Пламя в лампе дрогнуло и зашипело. Ота встрепенулся. Сколько же времени он провел здесь? Когда встал, оказалось, что левая нога затекла: он слишком долго сидел на холодном камне. Ота взял фонарь и не спеша, стараясь не тревожить онемевшую ступню, побрел к лестнице, которая вела наверх, к солнечному свету. К тому времени, когда он вернулся во дворцы, онемение уже прошло.
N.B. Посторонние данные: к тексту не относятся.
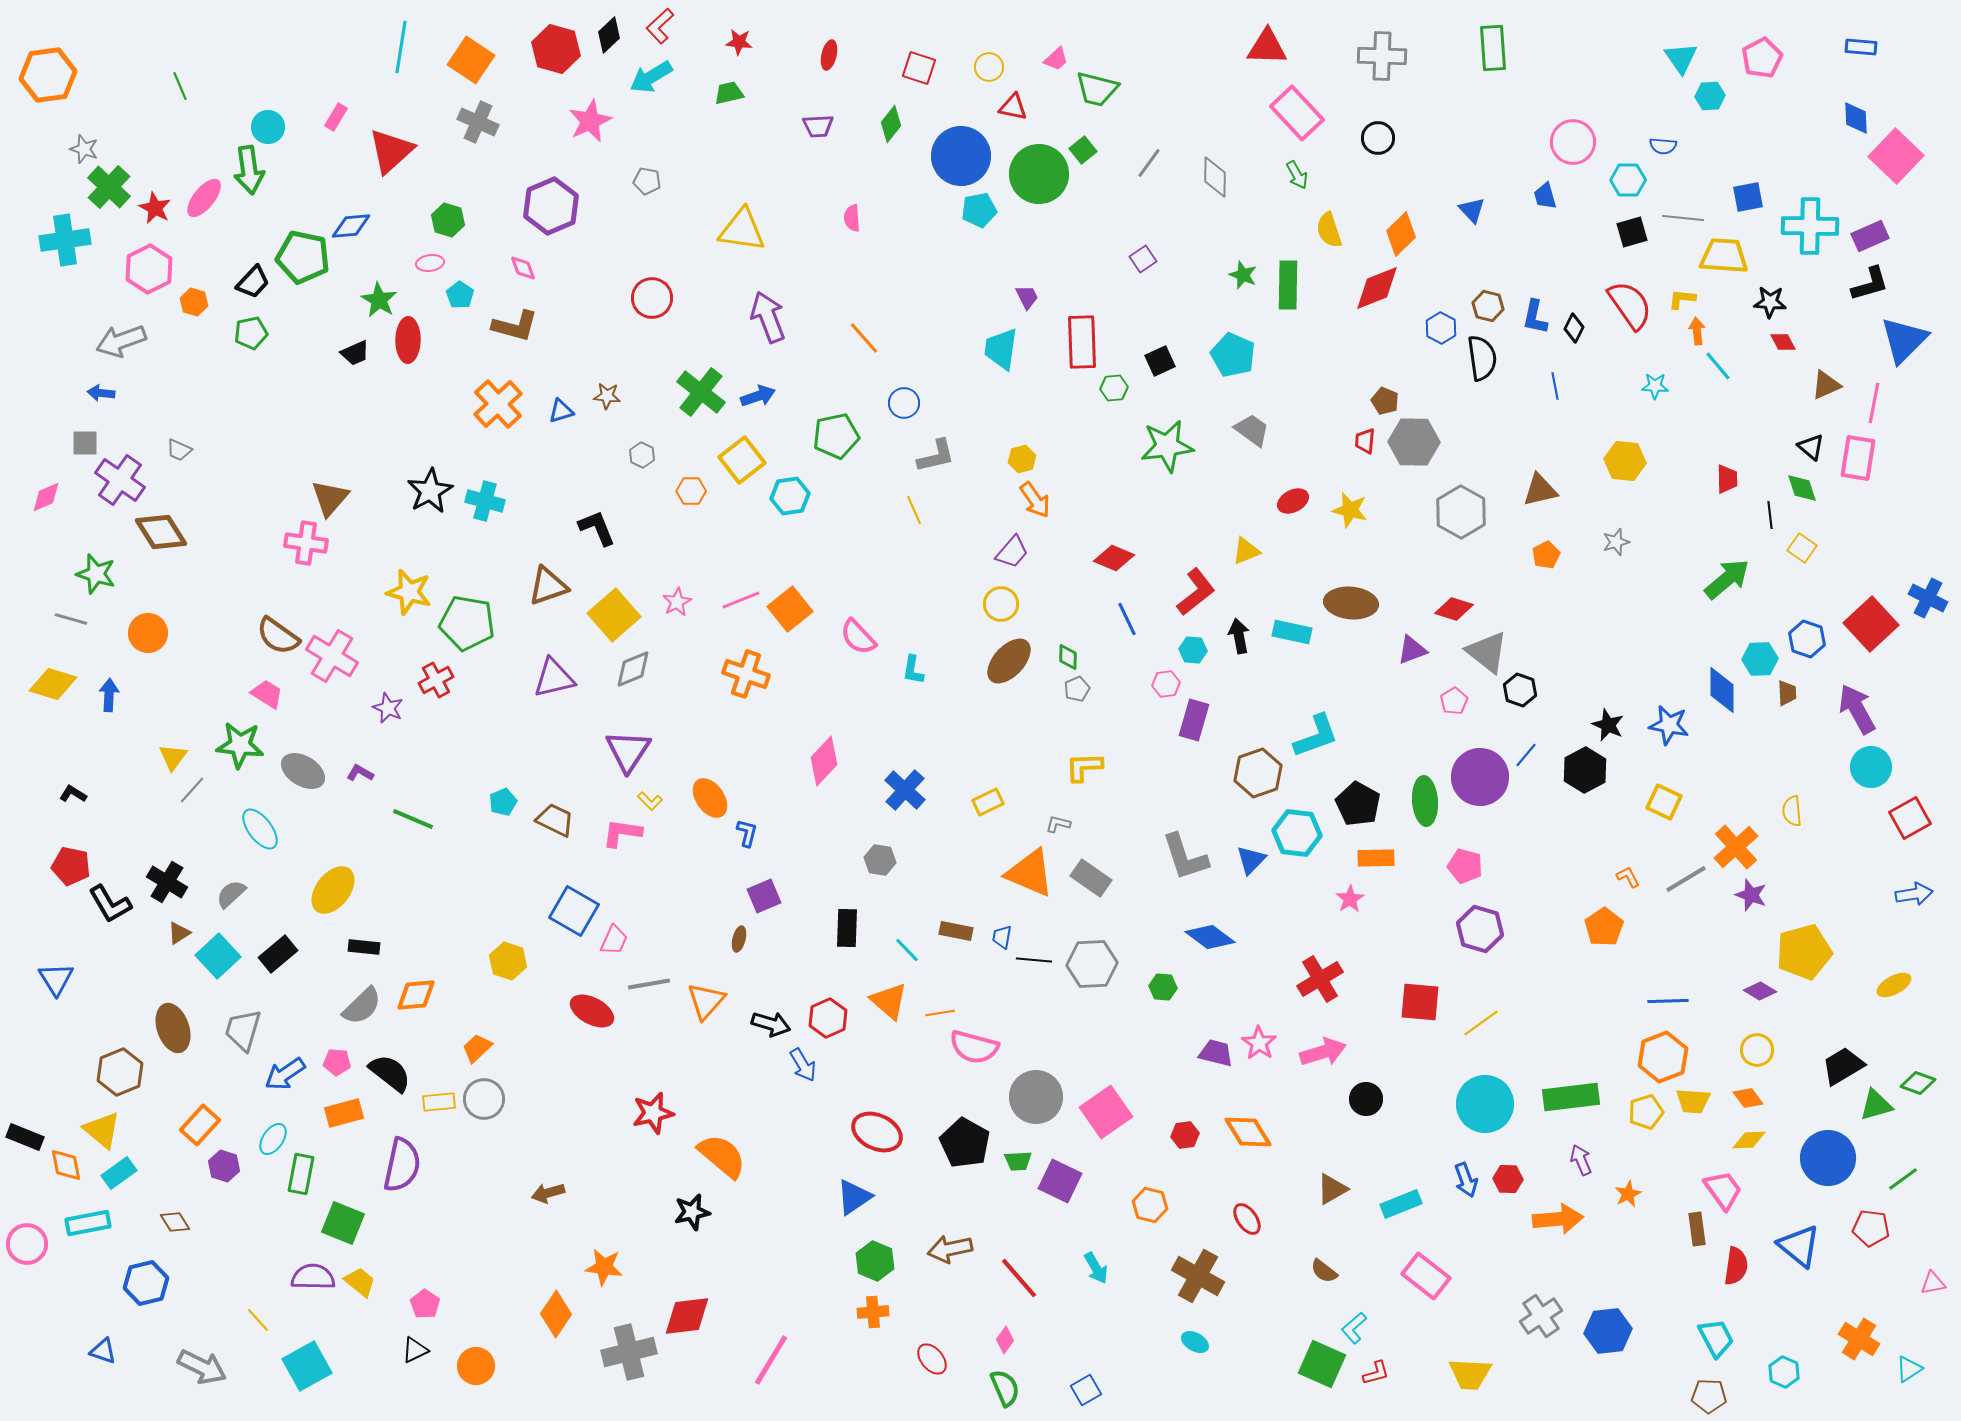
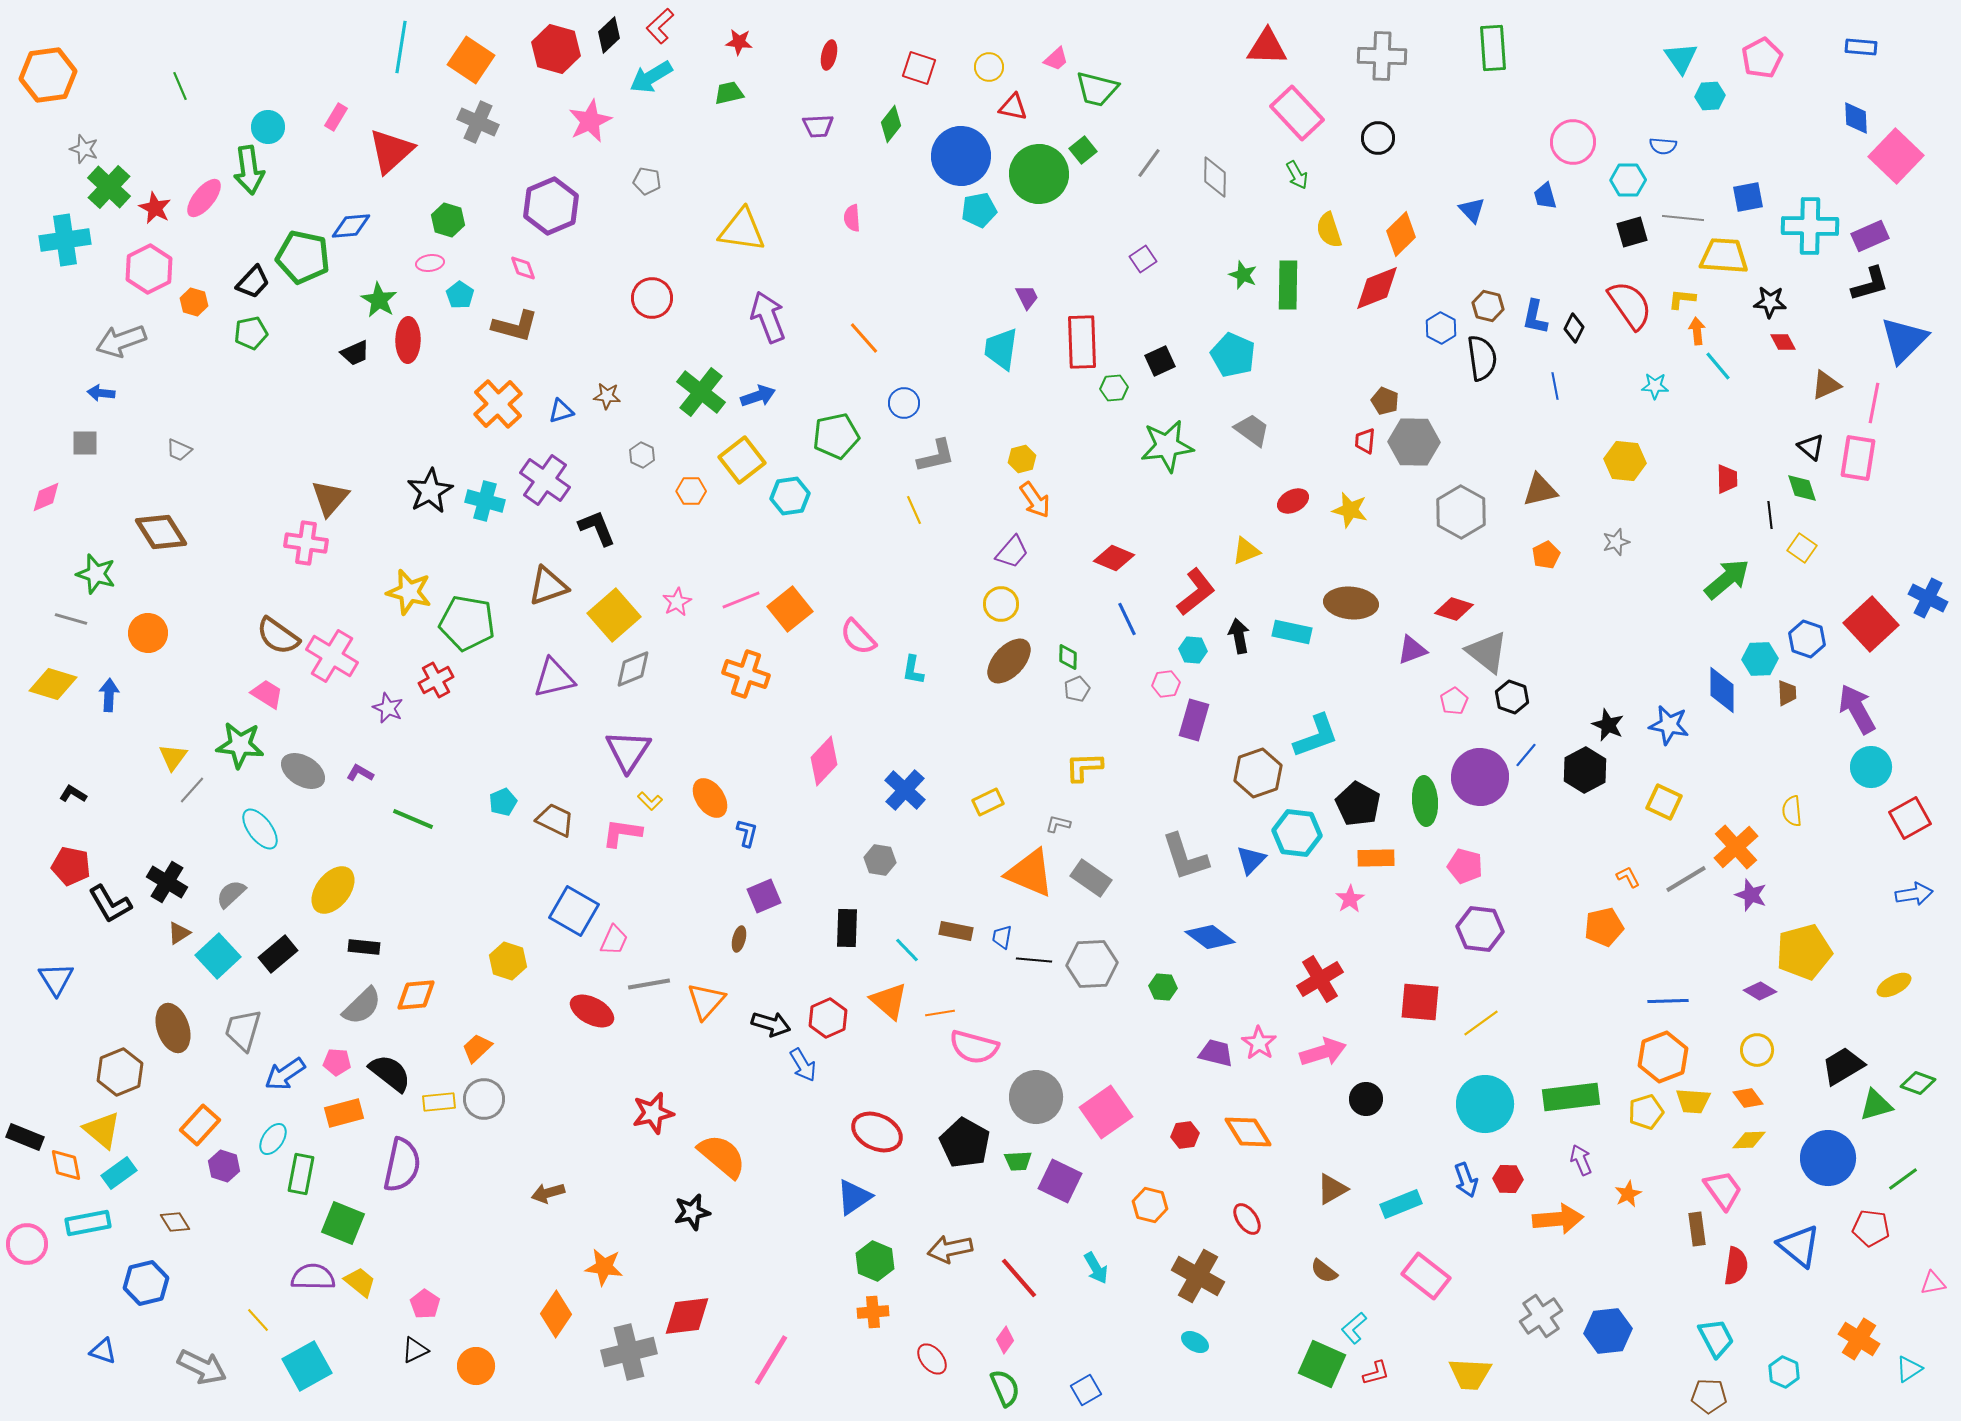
purple cross at (120, 480): moved 425 px right
black hexagon at (1520, 690): moved 8 px left, 7 px down
orange pentagon at (1604, 927): rotated 21 degrees clockwise
purple hexagon at (1480, 929): rotated 9 degrees counterclockwise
В окна заглядывало бледное серое небо — его лишь немного тронула бирюза. По коридорам и залам гуляло эхо голосов. Огромный величавый зверь, двор Мати, потягивался и зевал.

В его собственных покоях бурлила суматоха. Утхайемцы и слуги пестрым клубком окружили Киян. Она слушала их беспокойное квохтанье с выражением серьезнейшего участия, и никто, кроме мужа, не мог бы догадаться, что на самом деле происходящее забавляет ее. Руку она положила на плечо тому самому слуге, мимо которого Ота прокрался ночью. На лице у того не осталось и намека на сонное умиротворение.

— Любезные подданные, — прогремел Ота, заставив их разом обернуться, — вы что-то потеряли?

Все до единого замерли в позах нижайшего почтения. Ота ответил привычным жестом, так же, как отвечал по сто раз на дню.

— Высочайший, — промямлил Господин вестей, — мы явились пробудить вас и обнаружили, что кровать пуста.

Ота заметил, что Киян вздернула бровь, как бы говоря, что слово «пуста» относилось лишь к отсутствию мужа, а она сама с большим удовольствием поспала бы еще.

— Я гулял, — ответил он.

— Мы не успеем приготовить вас к аудиенции с посланником Тан-Садара.

— Отложите ее. — Ота прошел сквозь толпу к дверям спальни. — Все, что на сегодня намечено, отменяется.